Author’s note: This article discusses disordered eating.
Thirty million people struggle with an eating disorder in the United States. That’s nearly 10% of our population. Almost 50% of those people also “meet the criteria” of depression, according to the National Association of Anorexia Nervosa and Associated Disorders. Subsequently, eating disorders also have the highest mortality rate of any mental illness.
People with eating disorders rarely seek help. Only one in 10 men and women with eating disorders receive treatment for their issues, and often, checking into a specialized facility is done involuntarily.
It’s undeniable that eating disorders are a huge problem.
Yet somehow, it feels like the facts aren’t enough to decrease the stigma surrounding eating disorders.

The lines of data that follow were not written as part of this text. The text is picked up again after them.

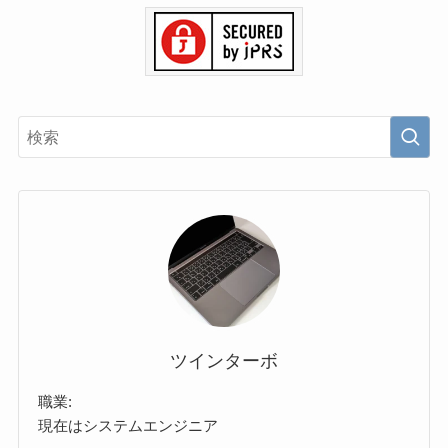
ツインターボ
職業:
現在はシステムエンジニア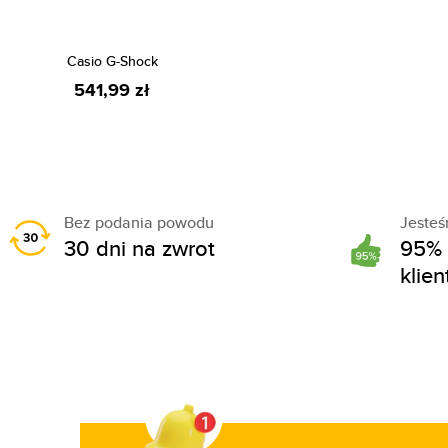
Casio G-Shock
541,99 zł
Bez podania powodu
Jeste
30 dni na zwrot
95% 
klie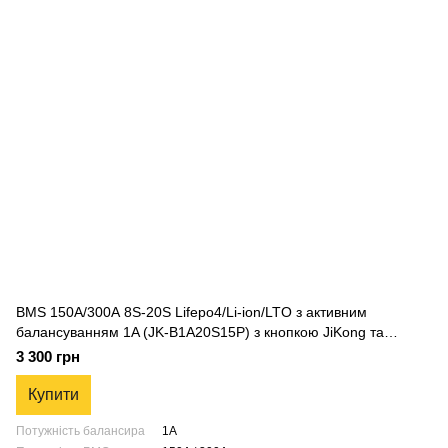
BMS 150A/300А 8S-20S Lifepo4/Li-ion/LTO з активним
балансуванням 1A (JK-B1A20S15P) з кнопкою JiKong та
термеметром
3 300 грн
Купити
Потужність балансира
1A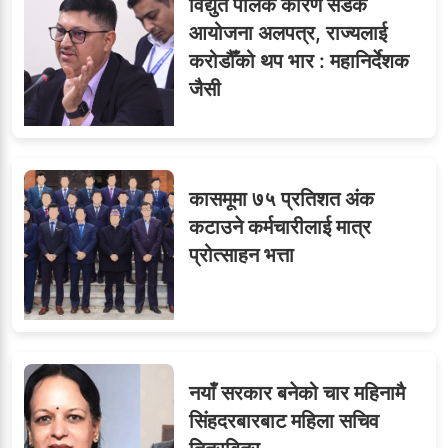
विद्युत पोलकै कारण सडक
आयोजना अलपत्र, राज्यलाई
करोडौँको थप भार : महानिर्देशक
जैसी
कासमूमा ७५ प्रतिशत अंक
कटाउने कर्मचारीलाई मात्र
प्रोत्साहन भत्ता
नयाँ सरकार बनेको चार महिनामै
सिंहदरबारबाट महिला सचिव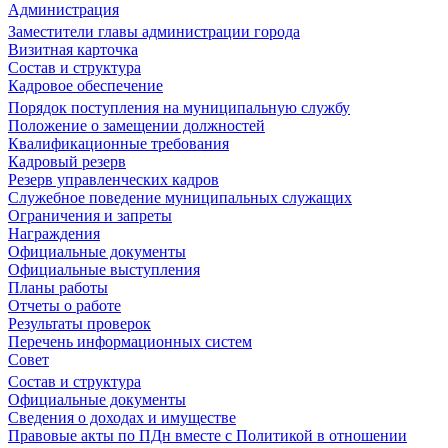
Администрация
Заместители главы администрации города
Визитная карточка
Состав и структура
Кадровое обеспечение
Порядок поступления на муниципальную службу
Положение о замещении должностей
Квалификационные требования
Кадровый резерв
Резерв управленческих кадров
Служебное поведение муниципальных служащих
Ограничения и запреты
Награждения
Официальные документы
Официальные выступления
Планы работы
Отчеты о работе
Результаты проверок
Перечень информационных систем
Совет
Состав и структура
Официальные документы
Сведения о доходах и имуществе
Правовые акты по ПДн вместе с Политикой в отношении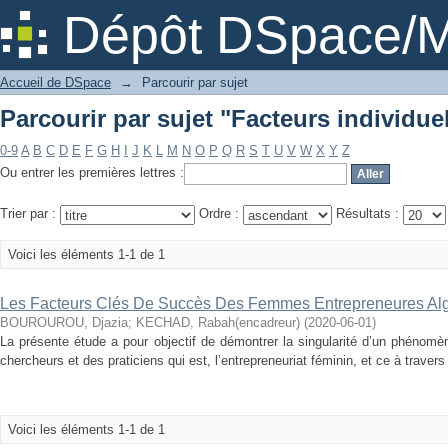
Parcourir par sujet "Facteurs individue
Dépôt DSpace/M
Accueil de DSpace
→
Parcourir par sujet
Parcourir par sujet "Facteurs individue
0-9
A
B
C
D
E
F
G
H
I
J
K
L
M
N
O
P
Q
R
S
T
U
V
W
X
Y
Z
Ou entrer les premières lettres :
Trier par :
Ordre :
Résultats :
Voici les éléments 1-1 de 1
Les Facteurs Clés De Succès Des Femmes Entrepreneures Alg
BOUROUROU, Djazia
;
KECHAD, Rabah(encadreur)
(
2020-06-01
)
La présente étude a pour objectif de démontrer la singularité d’un phénomène
chercheurs et des praticiens qui est, l’entrepreneuriat féminin, et ce à travers 
Voici les éléments 1-1 de 1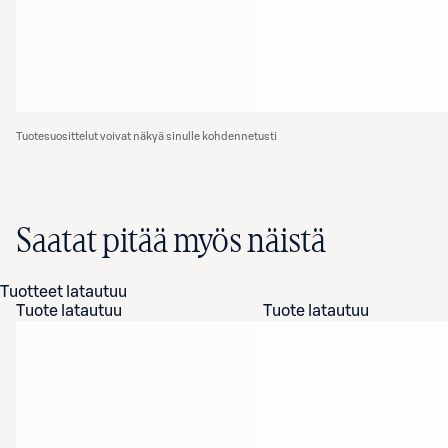
Tuotesuosittelut voivat näkyä sinulle kohdennetusti
Saatat pitää myös näistä
Tuotteet latautuu
Tuote latautuu
Tuote latautuu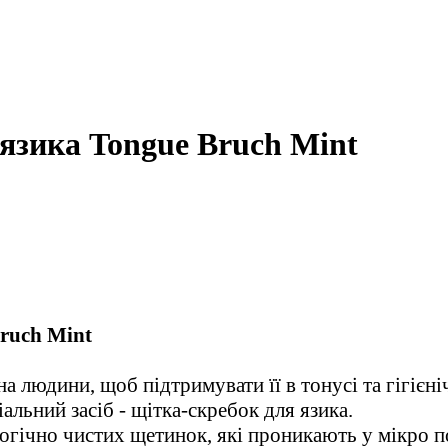
язика Tongue Bruch Mint
ruch Mint
 людини, щоб підтримувати її в тонусі та гігієні
іальний засіб - щітка-скребок для язика.
огічно чистих щетинок, які проникають у мікро п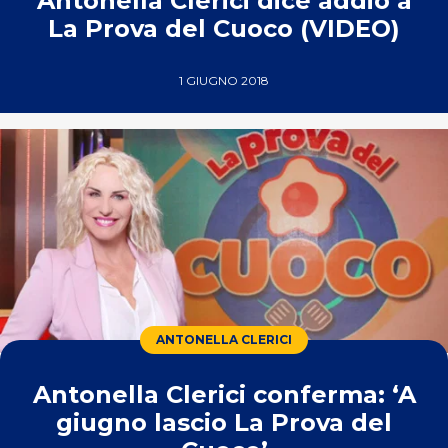
Antonella Clerici dice addio a
La Prova del Cuoco (VIDEO)
1 GIUGNO 2018
ANTONELLA CLERICI
Antonella Clerici conferma: ‘A
giugno lascio La Prova del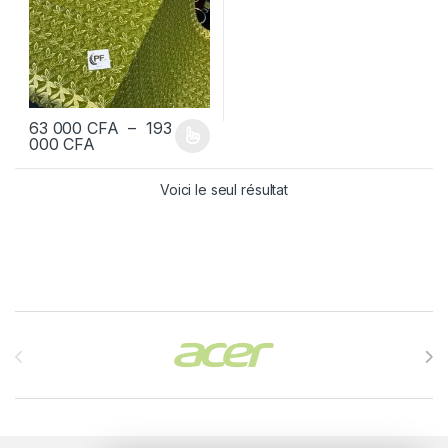
63 000
CFA
–
193
Plage de prix : 63 000 CFA à 193 000 CFA
000
CFA
Ce produit a plusieurs variations. Les options peuvent être chois
Voici le seul résultat
Brands Carousel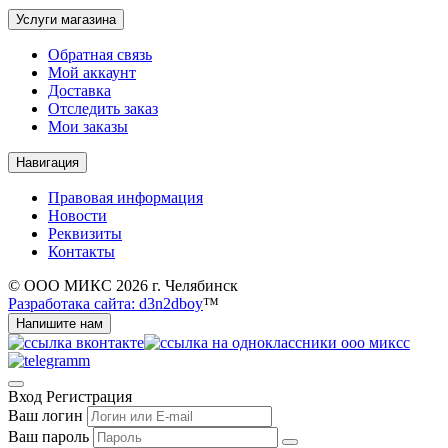
Услуги магазина
Обратная связь
Мой аккаунт
Доставка
Отследить заказ
Мои заказы
Навигация
Правовая информация
Новости
Реквизиты
Контакты
© ООО МИКС 2026 г. Челябинск
Разработака сайта: d3n2dboy
™
Напишите нам
Вход
Регистрация
Ваш логин
Ваш пароль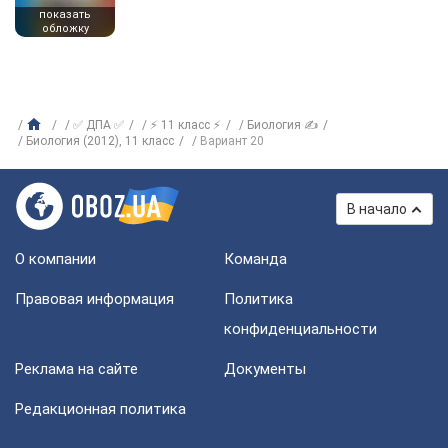
показать
обложку
✅ ДПА ✅
⚡ 11 класс ⚡
Биология ✍
Биология (2012), 11 класс
Вариант 20
В начало
О компании
Команда
Правовая информация
Политика
конфиденциальности
Реклама на сайте
Документы
Редакционная политика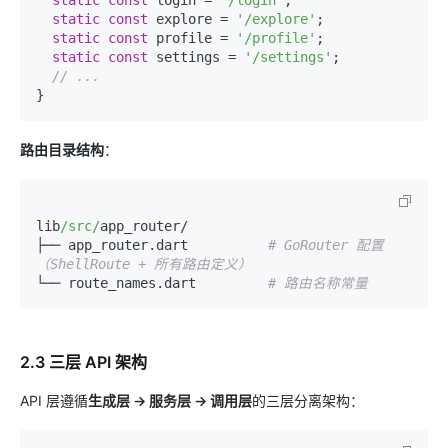
static
const
 login = 
'/login'
;

static
const
 explore = 
'/explore'
;

static
const
 profile = 
'/profile'
;

static
const
 settings = 
'/settings'
;

// ...
路由目录结构
：
lib
/src/
app_router/

├── app_router.dart          
# GoRouter 配置
（ShellRoute + 所有路由定义）
└── route_names.dart         
# 路由名称常量
2.3 三层 API 架构
API 层遵循
生成层 → 服务层 → 调用层
的三层分离架构：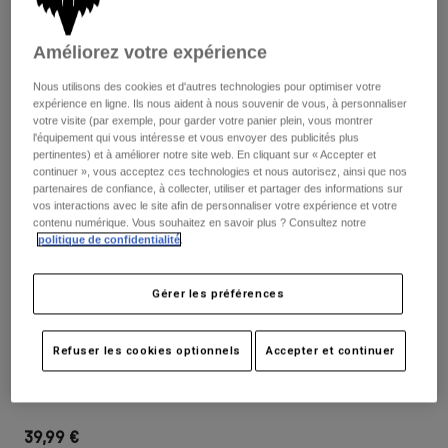
Pantalons
Protections
Pantalons
Chemises
Pantalons
Améliorez votre expérience
Masques
Voir tout
Gants
Chaussettes
Nous utilisons des cookies et d'autres technologies pour optimiser votre
Shorts
expérience en ligne. Ils nous aident à nous souvenir de vous, à personnaliser
Voir tout
Vestes
votre visite (par exemple, pour garder votre panier plein, vous montrer
l'équipement qui vous intéresse et vous envoyer des publicités plus
Vestes
Femme
pertinentes) et à améliorer notre site web. En cliquant sur « Accepter et
Protections
continuer », vous acceptez ces technologies et nous autorisez, ainsi que nos
T-shirts et tops
Gants
partenaires de confiance, à collecter, utiliser et partager des informations sur
Moto
vos interactions avec le site afin de personnaliser votre expérience et votre
Masques
Sweats et Pulls
contenu numérique. Vous souhaitez en savoir plus ? Consultez notre
Protections
Casques
politique de confidentialité
.
Vestes
Chaussettes
Maillots
Pantalons
Masques
Avis
Gérer les préférences
Pantalons
Sacs et accessoires
Chemises
Rampage Pro Carbon Dvide Helmet
Bottes
Chaussettes
Voir tout
Visor
Refuser les cookies optionnels
Accepter et continuer
Pièces de rechange
Protections
Accessoires
Article n°
31230
Gants
Enfants
Masques
Pièces de rechange
39,99 €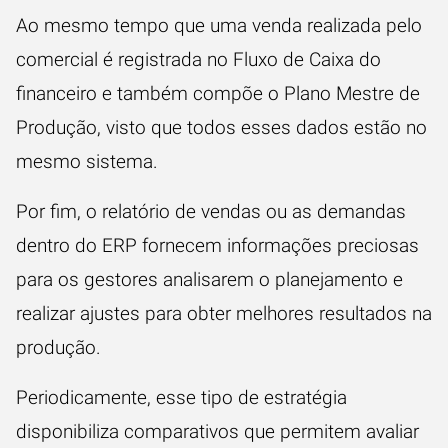
Ao mesmo tempo que uma venda realizada pelo
comercial é registrada no
Fluxo de Caixa
do
financeiro e também compõe o Plano Mestre de
Produção, visto que todos esses dados estão no
mesmo sistema.
Por fim, o relatório de vendas ou as demandas
dentro do ERP fornecem informações preciosas
para os gestores analisarem o planejamento e
realizar ajustes para obter melhores resultados na
produção.
Periodicamente, esse tipo de estratégia
disponibiliza comparativos que permitem avaliar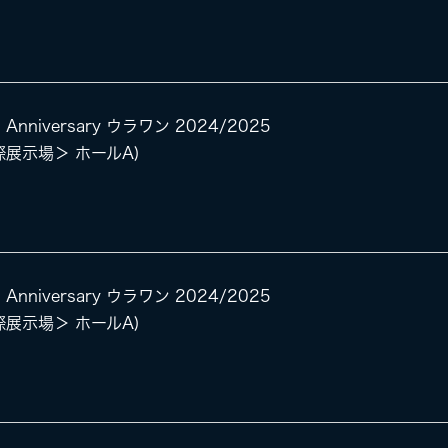
 Anniversary ウラワン 2024/2025
県国際展示場＞ ホールA)
 Anniversary ウラワン 2024/2025
県国際展示場＞ ホールA)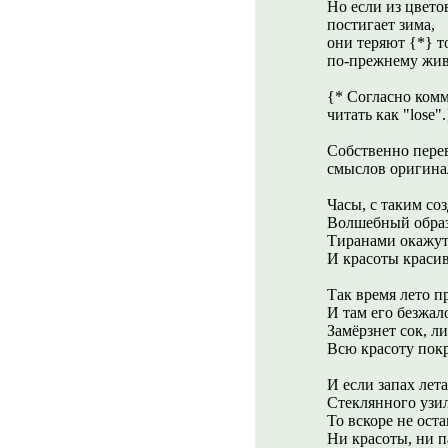
Но если из цветов
постигает зима,
они теряют {*} т
по-прежнему жив
{* Согласно комм
читать как "lose".
Собственно пере
смыслов оригина
Часы, с таким со
Волшебный образ,
Тиранами окажут
И красоты красив
Так время лето п
И там его безжал
Замёрзнет сок, ли
Всю красоту покр
И если запах лета
Стеклянного узил
То вскоре не оста
Ни красоты, ни п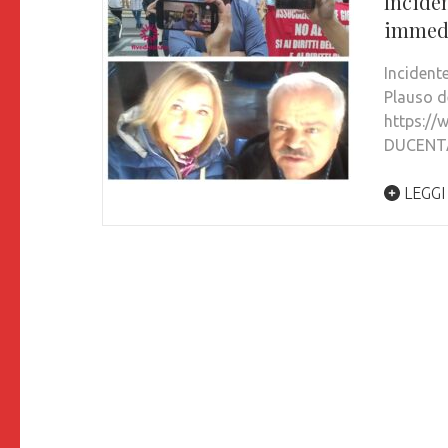
Incide
immedia
Incident
Plauso de
https:/
DUCENTA.
LEGGI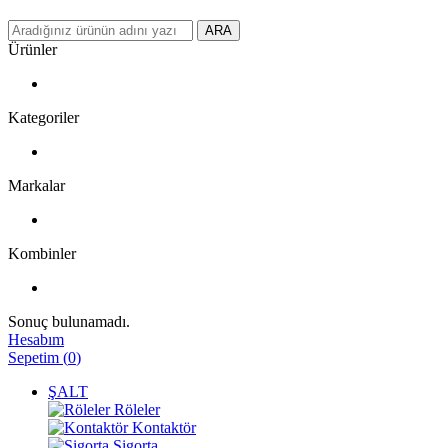
ARA
Ürünler
Kategoriler
Markalar
Kombinler
Sonuç bulunamadı.
Hesabım
Sepetim
(
0
)
ŞALT
Röleler
Kontaktör
Sigorta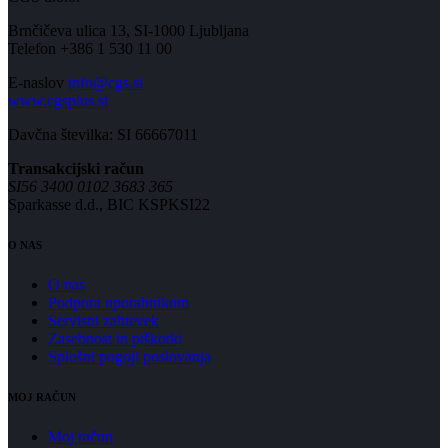
Brnčičeva ulica 13, SI-1000 Ljubljana
Telefon +386 1 530 11 00
E-naslov
info@cgs.si
www.cgsplus.si
Davčna številka: SI 66667011
Transakcijski račun
SI56 3400 0102 3683 365
Sparkasse d.d., BIC KSPKSI22
O NAS
O nas
Podpora uporabnikom
Servisni zahtevek
Zasebnost in piškotki
Splošni pogoji poslovanja
MOJ RAČUN
Moj račun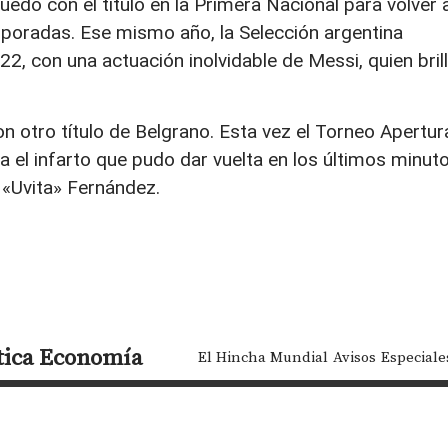
edó con el título en la Primera Nacional para volver 
mporadas. Ese mismo año, la Selección argentina
22, con una actuación inolvidable de Messi, quien bril
 otro título de Belgrano. Esta vez el Torneo Apertur
ara el infarto que pudo dar vuelta en los últimos minut
s «Uvita» Fernández.
tica
Economía
El Hincha Mundial
Avisos
Especiale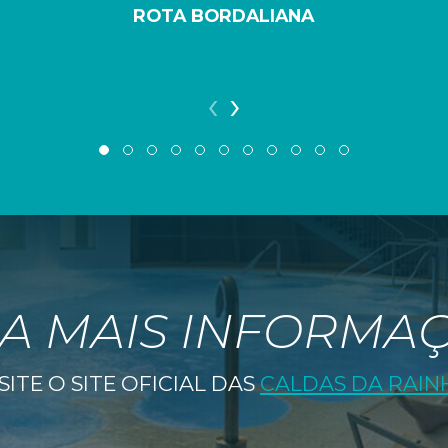
ROTA BORDALIANA
‹
›
A MAIS INFORMA
SITE O SITE OFICIAL DAS
CALDAS DA RAIN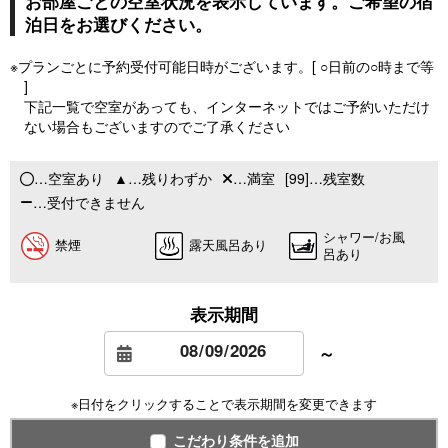
お部屋ごとの空室状況を表示しています。ご希望の宿
泊日をお選びください。
※プランごとに予約受付可能日時がございます。[ ○日前の○時まで等
]
下記一覧で空室があっても、インターネットではご予約いただけ
ない場合もございますのでご了承ください
…空室あり
…残りわずか
…満室
[99]…残室数
…受付できません
シャワー/お風
禁煙
露天風呂あり
呂あり
表示期間
～
※日付をクリックすることで表示期間を変更できます
こだわり条件を追加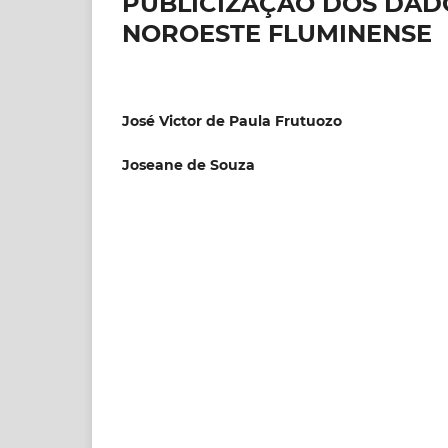
PUBLICIZAÇÃO DOS DAD
NOROESTE FLUMINENSE
José Victor de Paula Frutuozo
Joseane de Souza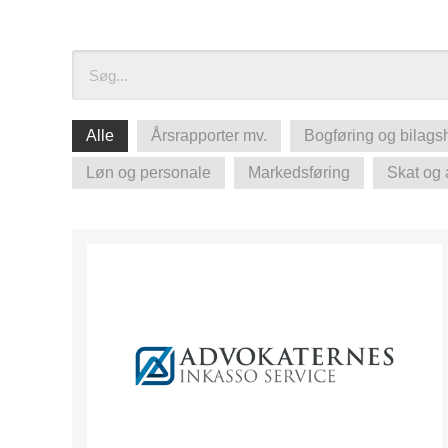
Alle
Årsrapporter mv.
Bogføring og bilags
Løn og personale
Markedsføring
Skat og 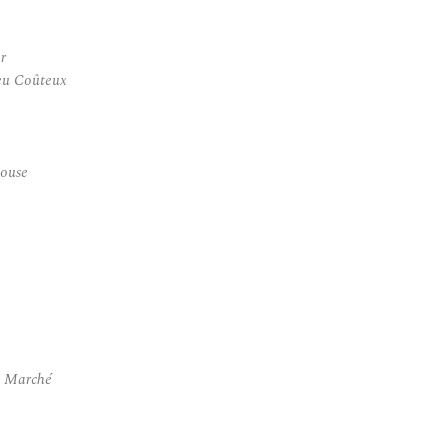
r
eu Coûteux
louse
n Marché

Despite their prevalence—30 million people!—eating disorders tend to be talked about in hushed tones and labeled taboo.
If our society has any hope of decreasing these numbers, the first step will be to eliminate misinformed and judgmental misconceptions that so often align themselves with disordered eating.
Here are five eating disorder taboos we need to eradicate.
1. Eating Disorders Only Affect Adolescents.
While the amount of teens suffering from eating disorders is undoubtedly high, the numbers seldom just drop at the 20-year-old marker. About 95% of people with eating disorders are between 12 and 26. We need to stop thinking of eating disorders as solely a high school problem because the statistics show they are also rampant in the college demographic and beyond.
2. Only Women Can Suffer From Anorexia, Bulimia, or Binge-Eating.
Eating disorders are often mistaken as a female issue, but according to ANAD, it is estimated that 15% of people with anorexia or bulimia are male. Not only are men affected by eating disorders but they are also less likely to seek treatment because of the female stigma attached.
3. Eating Disorders Are Solely a White Person’s Problem
According to a recent study conducted amongst middle school girls, Latina and Asian females felt “more body dissatisfaction” than their White peers. It is also reported that while Asian, Black, Latina, and White adolescents desire or attempt to “lose weight at similar rates,” 48.1% of Native American adolescents are trying to lose weight, proving eating disorders don’t discriminate.
4. To Have an Eating Disorder, a Person Needs to Weigh X Amount
You’ve probably heard it before. “She has an eating disorder? But she’s not even that skinny.” News flash: A person doesn’t have to be visibly emaciated to suffer from disordered eating.
Sure, one of the criteria of anorexia is having a BMI less than 18, but there is no magical number on the scale that dictates whether or not a person is suffering. If someone is restricting, bingeing, or purging, then they have some form of disordered eating and need treatment, regardless of how much they weigh.
5. Once “Overcome,” Eating Disorders Simply “Go Away”
It’s like Demi Lovato once said, “I can’t tell you I haven’t thrown up or cut myself since [leaving] rehab.” No, she works through her demons every day.
Oftentimes, people think eating disorders are like the flu or a common cold: You can “hit rock bottom” and then “get over it.” Or you can get professional treatment for an eating disorder, then never deal with it again. But people with eating disorders relapse after leaving treatment all the time. According to WebMD, one study found that “within two years of hospital discharge, 35% of…women had relapsed into anorexia.”